2). The solid pharmaceutical composition of claim 1, wherein the composition comprises:
(c) a first discrete portion made with ketorolac and a pharmaceutically acceptable
carrier; and
(d) a second discrete portion made with drotaverine and a pharmaceutically
acceptable carrier.
3). The solid pharmaceutical composition of claim 2, wherein the discrete portions are in the form of granules, pellets, powder blend or tablet.
4). The solid pharmaceutical composition of claim 3, wherein one of the discrete portions comprises granules and the other comprises a powder blend.

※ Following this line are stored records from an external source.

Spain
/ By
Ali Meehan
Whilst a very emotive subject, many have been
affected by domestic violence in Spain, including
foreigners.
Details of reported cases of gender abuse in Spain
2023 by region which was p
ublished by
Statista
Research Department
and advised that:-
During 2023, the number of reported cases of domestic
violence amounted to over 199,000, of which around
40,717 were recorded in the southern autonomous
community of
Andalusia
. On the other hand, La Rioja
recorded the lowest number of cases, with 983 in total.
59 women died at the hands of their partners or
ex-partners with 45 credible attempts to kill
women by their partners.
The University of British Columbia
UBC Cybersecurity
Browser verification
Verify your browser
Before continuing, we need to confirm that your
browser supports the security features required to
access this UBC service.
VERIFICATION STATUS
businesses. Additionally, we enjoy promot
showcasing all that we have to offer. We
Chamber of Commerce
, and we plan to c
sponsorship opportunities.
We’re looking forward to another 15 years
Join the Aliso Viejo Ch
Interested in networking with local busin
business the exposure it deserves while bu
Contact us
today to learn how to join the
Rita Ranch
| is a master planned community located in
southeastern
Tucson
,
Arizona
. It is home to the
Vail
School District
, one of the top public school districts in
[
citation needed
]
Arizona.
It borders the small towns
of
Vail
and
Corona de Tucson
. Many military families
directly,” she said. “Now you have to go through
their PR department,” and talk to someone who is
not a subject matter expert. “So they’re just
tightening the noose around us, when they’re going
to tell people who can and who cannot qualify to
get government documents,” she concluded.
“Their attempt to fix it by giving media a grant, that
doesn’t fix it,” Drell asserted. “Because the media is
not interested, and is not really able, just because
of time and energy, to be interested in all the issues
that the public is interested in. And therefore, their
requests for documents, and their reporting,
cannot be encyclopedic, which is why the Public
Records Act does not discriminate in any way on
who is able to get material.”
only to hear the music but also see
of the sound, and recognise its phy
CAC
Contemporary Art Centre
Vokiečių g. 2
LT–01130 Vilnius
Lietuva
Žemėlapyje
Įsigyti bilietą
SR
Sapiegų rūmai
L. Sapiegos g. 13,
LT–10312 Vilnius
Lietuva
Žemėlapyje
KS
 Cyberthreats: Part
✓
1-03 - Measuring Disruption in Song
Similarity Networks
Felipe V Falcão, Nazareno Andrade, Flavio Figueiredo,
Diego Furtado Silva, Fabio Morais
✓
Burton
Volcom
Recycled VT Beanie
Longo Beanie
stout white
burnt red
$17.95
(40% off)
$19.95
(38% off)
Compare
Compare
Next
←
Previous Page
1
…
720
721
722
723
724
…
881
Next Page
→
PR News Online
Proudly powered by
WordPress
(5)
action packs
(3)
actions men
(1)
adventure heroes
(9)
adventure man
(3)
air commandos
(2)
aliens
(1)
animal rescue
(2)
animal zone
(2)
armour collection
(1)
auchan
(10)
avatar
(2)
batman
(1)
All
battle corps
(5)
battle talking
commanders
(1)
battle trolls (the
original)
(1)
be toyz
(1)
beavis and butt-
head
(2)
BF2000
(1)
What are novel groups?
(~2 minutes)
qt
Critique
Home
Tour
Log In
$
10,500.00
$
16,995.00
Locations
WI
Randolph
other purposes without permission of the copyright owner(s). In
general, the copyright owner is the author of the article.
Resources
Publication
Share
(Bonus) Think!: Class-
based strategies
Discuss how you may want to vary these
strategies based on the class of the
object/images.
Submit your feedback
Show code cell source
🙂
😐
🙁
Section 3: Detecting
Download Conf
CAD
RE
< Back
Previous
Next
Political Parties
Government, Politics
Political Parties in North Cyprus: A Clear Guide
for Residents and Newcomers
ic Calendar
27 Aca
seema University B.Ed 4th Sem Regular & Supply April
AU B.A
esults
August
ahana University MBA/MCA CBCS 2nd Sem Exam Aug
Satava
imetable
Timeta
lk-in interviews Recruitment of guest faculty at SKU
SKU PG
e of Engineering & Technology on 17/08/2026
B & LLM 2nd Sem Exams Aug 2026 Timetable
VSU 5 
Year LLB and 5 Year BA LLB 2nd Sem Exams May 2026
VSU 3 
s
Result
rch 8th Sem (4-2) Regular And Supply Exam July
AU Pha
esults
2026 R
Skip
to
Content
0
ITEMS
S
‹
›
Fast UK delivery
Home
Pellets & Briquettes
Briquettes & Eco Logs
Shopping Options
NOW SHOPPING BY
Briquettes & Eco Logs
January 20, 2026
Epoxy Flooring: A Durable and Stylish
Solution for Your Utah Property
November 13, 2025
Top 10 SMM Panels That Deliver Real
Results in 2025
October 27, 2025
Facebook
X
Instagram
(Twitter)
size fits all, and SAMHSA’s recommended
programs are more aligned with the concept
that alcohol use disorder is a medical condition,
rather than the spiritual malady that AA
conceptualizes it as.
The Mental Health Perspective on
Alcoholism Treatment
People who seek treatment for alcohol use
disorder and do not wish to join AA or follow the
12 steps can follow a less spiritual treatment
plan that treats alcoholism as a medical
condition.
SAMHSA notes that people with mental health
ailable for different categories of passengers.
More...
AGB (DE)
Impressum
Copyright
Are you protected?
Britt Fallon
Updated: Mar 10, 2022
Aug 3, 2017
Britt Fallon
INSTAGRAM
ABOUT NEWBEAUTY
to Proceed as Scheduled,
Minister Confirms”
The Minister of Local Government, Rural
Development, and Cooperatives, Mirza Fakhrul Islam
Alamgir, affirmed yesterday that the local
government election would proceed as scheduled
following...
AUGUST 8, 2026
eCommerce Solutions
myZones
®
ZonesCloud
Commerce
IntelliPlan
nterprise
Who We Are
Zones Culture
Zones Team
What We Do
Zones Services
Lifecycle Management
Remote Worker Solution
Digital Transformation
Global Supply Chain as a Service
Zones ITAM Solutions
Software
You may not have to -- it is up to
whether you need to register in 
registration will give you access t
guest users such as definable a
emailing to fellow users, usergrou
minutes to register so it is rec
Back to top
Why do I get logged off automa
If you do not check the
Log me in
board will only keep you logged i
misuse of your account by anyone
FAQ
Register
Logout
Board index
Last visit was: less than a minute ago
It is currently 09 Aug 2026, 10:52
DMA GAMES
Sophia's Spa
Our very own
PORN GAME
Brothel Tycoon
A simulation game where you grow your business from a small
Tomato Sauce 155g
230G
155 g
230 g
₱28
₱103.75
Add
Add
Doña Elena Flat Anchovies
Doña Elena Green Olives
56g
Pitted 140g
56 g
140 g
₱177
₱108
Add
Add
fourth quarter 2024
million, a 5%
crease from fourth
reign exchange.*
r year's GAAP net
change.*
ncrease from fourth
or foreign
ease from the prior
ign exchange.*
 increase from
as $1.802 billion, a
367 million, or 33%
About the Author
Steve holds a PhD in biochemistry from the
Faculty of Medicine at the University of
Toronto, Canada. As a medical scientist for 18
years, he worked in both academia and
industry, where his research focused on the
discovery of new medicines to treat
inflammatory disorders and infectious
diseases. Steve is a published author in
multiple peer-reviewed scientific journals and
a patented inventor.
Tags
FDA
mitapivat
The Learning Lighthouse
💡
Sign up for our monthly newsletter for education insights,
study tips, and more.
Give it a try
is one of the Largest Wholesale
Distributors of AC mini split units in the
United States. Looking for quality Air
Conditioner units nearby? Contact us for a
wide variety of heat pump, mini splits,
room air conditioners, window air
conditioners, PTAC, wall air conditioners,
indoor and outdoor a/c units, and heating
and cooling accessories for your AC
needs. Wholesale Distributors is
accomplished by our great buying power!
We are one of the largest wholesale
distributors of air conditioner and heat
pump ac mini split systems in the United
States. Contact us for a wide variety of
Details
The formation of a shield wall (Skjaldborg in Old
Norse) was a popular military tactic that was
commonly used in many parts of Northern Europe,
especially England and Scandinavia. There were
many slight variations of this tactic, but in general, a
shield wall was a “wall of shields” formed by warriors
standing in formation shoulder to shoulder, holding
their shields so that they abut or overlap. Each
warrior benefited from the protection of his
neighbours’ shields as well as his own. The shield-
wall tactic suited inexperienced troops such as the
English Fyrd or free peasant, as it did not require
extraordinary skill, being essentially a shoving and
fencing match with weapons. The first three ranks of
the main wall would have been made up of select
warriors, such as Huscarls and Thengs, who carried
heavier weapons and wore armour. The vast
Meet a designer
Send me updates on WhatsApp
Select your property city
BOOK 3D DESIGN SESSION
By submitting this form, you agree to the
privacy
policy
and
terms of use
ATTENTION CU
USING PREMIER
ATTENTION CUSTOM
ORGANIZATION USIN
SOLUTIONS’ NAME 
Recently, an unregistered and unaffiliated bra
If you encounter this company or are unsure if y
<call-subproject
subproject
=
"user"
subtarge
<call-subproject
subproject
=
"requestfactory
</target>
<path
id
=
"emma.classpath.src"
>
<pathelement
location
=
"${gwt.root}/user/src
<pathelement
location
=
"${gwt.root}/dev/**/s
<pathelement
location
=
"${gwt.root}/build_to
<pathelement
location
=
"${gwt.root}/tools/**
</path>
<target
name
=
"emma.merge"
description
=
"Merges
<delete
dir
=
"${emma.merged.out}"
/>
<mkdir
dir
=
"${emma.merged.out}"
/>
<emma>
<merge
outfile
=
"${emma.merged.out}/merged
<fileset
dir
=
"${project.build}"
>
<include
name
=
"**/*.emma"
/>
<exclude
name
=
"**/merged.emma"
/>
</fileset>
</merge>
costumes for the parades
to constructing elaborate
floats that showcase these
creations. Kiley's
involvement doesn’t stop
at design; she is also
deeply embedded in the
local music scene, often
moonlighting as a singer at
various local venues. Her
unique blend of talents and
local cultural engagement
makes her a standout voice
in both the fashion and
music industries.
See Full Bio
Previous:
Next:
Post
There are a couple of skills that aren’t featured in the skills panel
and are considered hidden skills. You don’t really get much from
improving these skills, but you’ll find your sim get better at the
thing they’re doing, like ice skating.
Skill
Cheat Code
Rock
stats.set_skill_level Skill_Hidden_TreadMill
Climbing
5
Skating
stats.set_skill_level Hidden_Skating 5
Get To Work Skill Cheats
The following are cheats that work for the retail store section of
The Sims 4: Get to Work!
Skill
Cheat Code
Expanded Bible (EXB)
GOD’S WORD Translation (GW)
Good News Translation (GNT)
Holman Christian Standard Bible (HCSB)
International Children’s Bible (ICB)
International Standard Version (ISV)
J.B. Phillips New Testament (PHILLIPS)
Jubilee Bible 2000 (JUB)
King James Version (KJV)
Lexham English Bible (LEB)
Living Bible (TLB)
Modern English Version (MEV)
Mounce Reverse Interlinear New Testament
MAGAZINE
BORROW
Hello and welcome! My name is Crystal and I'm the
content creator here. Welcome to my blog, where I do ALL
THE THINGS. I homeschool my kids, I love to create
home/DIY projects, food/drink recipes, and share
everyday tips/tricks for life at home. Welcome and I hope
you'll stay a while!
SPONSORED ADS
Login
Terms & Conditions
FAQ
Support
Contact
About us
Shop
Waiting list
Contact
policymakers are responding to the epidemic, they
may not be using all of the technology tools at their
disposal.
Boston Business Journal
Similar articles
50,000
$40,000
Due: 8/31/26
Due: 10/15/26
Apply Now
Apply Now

5). The solid pharmaceutical composition of claim 3, wherein one of the discrete portions comprises pellets and the other comprises granules.
6). The solid pharmaceutical composition of claim 3, wherein one of the discrete portions comprises pellets and the other comprises a powder blend.
7). The solid pharmaceutical composition of claims 1-6, wherein the composition is a tablet or a capsule.
8). The solid pharmaceutical composition of claim 7, wherein the tablet is a bilayer tablet.
9). The solid pharmaceutical composition of claim 7, wherein the composition is a capsule containing at least one of the discrete portions compressed as a tablet.
10). The pharmaceutical composition of claim 1 or 2, wherein the pharmaceutically acceptable carrier is selected from one or more of diluents, binders, disintegrants, glidants and lubricants as herein described.
11). A method of preparation of the solid pharmaceutical composition of preceding claims, wherein the method comprises the conventional processes of wet granulation, dry granulation or direct compression.
12). A method of preparation of the solid pharmaceutical composition of claim 11, wherein the wet granulation is executed by the process of extrusion and spheronization.